Home > data science > The bursting of the big data bubble

The bursting of the big data bubble

September 20, 2013 Cathy O'Neil, mathbabe

It’s been a good ride. I’m not gonna lie, it’s been a good time to be a data whiz, a quant-turned-data scientist. I get lots of attention and LinkedIn emails just for my title and my math Ph.D., and it’s flattering. But all of that is going to change, starting now.

You see, there are some serious headwinds. They started a while ago but they’re picking up speed, and the magical wave of hype propelling us forward is giving way. I can tell, I’ve got a nose for sinking ships and sailing metaphors.

First, the hype and why it’s been so strong.

It seems like data and the ability to use data is the secret sauce in so many of the big success stories. Look at Google. They managed to think of the entire web as their data source, and have earned quite a bit of respect and advertising money for their chore of organizing it like a huge-ass free library for our benefit. That took some serious data handling and modeling know-how.

We humans are pretty good at detecting patterns, so after a few companies made it big with the secret data sauce, we inferred that, when you take a normal tech company and sprinkle on data, you get the next Google.

Next, a few reasons it’s unsustainable

Most companies don’t have the data that Google has, and can never hope to cash in on stuff at the scale of the ad traffic that Google sees. Even so, there are lots of smaller but real gains that lots of companies – but not all – could potentially realize if they collected the right kind of data and had good data people helping them.

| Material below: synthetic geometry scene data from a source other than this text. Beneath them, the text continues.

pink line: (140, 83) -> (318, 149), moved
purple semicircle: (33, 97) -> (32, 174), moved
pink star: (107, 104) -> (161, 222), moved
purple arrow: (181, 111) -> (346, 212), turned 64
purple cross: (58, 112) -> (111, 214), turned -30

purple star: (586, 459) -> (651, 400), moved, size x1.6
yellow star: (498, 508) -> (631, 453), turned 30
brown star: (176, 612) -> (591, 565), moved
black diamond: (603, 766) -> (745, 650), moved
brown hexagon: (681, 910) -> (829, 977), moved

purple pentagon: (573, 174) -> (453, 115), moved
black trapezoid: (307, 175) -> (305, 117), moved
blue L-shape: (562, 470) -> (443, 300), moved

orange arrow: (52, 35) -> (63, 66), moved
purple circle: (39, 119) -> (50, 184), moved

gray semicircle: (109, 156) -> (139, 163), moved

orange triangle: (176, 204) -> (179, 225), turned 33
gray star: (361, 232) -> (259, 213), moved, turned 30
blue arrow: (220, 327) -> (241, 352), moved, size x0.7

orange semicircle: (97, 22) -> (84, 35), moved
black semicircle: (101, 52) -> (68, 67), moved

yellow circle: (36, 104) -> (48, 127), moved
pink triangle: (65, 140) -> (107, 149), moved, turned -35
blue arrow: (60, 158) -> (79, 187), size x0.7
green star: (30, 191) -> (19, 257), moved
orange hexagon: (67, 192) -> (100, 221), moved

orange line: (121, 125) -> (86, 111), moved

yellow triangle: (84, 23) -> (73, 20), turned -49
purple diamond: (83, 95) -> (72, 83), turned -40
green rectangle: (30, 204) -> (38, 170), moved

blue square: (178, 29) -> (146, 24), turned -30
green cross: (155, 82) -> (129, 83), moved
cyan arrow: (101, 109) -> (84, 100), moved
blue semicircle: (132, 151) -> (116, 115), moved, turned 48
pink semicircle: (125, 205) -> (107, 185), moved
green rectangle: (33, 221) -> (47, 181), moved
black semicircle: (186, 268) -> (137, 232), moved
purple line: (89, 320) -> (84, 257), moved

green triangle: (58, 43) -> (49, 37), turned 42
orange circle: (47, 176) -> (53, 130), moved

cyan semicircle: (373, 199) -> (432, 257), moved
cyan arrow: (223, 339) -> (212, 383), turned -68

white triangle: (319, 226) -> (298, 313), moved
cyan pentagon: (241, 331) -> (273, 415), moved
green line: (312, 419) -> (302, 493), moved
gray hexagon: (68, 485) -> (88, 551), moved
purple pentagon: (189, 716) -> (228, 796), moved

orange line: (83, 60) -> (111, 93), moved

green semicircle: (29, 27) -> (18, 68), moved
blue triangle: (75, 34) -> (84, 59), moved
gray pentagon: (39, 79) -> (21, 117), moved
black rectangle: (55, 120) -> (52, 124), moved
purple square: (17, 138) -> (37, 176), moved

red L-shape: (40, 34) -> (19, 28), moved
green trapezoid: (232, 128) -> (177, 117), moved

Unfortunately, this process rarely actually happens the right way, often because the business people ask their data people the wrong questions to being with, and since they think of their data people as little more than pieces of software – data in, magic out – they don’t get their data people sufficiently involved with working on something that data can address.

Also, since there are absolutely no standards for what constitutes a data scientist, and anyone who’s taken a machine learning class at college can claim to be one, the data scientists walking around often have no clue how to actually form the right questions to ask anyway. They are lopsided data people, and only know how to answer already well-defined questions like the ones that Kaggle comes up with. That’s less than half of what a good data scientist does, but people have no idea what a good data scientist does.

Plus, it’s super hard to accumulate hard evidence that you have a crappy data science team. If you’ve hired one or more unqualified data scientists, how can you tell? They still might be able to implement crappy models which don’t answer the right question, but in order to see that you’d need to also have a good data scientist who implements a better solution to the right question. But you only have one. It’s a counterfactual problem.

Here’s what I see happening. People have invested some real money in data, and they’ve gotten burned with a lack of medium-term results. Now they’re getting impatient for proof that data is an appropriate place to invest what little money their VC’s have offered them. That means they want really short-term results, which means they’re lowballing data science expertise, which means they only attract people who’ve taken one machine learning class and fancy themselves experts.

In other words, data science expertise has been commodified, and it’s a race to the bottom. Who will solve my business-critical data problem on a short-term consulting basis for less than $5000? Less than $4000?

What’s next?

There really is a difference between A) crude models that someone constructs not really knowing what they’re doing and B) thoughtful models which gain an edge along the margin. It requires someone who actually knows what they’re doing to get the latter kind of model. But most people are unaware of even the theoretical difference between type A and type B models, nor would they recognize which type they’ve got once they get one.

Even so, over time, type B models outperform type A models, and if you care enough about the marginal edge between the two types, say because you’re in a competitive environment, then you will absolutely need type B to make money. And by the way, if you don’t care about that marginal edge, then by all means you should use a type A solution. But you should at least know the difference and make that choice deliberately.

My forecast is that, once the hype wave of big data is dead and gone, there will emerge reasonable standards of what a data scientist should actually be able to do, and moreover a standard of when and how to hire a good one. It’ll be a rubrik, and possibly some tests, of both problem solving and communication.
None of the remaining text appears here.